» **Work item**
Beneath this instruction is a listing. Transcribe from it only the stretch from the line with "Llegó a Barcelona" through the line with "papeles no podrás", both end lines included, exactly as written.

» **Supplied data**
▬▬▬▬▬▬▬▬▬▬

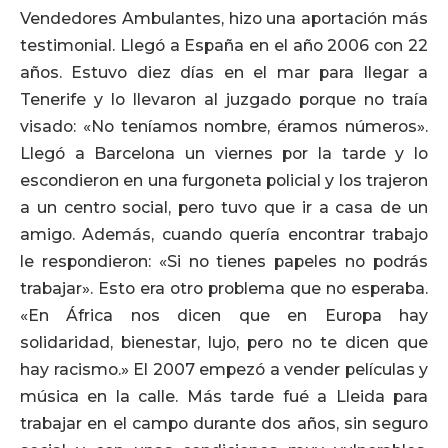
Vendedores Ambulantes, hizo una aportación más
testimonial. Llegó a España en el año 2006 con 22
años. Estuvo diez días en el mar para llegar a
Tenerife y lo llevaron al juzgado porque no traía
visado: «No teníamos nombre, éramos números».
Llegó a Barcelona un viernes por la tarde y lo
escondieron en una furgoneta policial y los trajeron
a un centro social, pero tuvo que ir a casa de un
amigo. Además, cuando quería encontrar trabajo
le respondieron: «Si no tienes papeles no podrás
trabajar». Esto era otro problema que no esperaba.
«En África nos dicen que en Europa hay
solidaridad, bienestar, lujo, pero no te dicen que
hay racismo.» El 2007 empezó a vender películas y
música en la calle. Más tarde fué a Lleida para
trabajar en el campo durante dos años, sin seguro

▬▬▬▬▬▬▬▬▬▬

» **Output for this task**
Llegó a Barcelona un viernes por la tarde y lo
escondieron en una furgoneta policial y los trajeron
a un centro social, pero tuvo que ir a casa de un
amigo. Además, cuando quería encontrar trabajo
le respondieron: «Si no tienes papeles no podrás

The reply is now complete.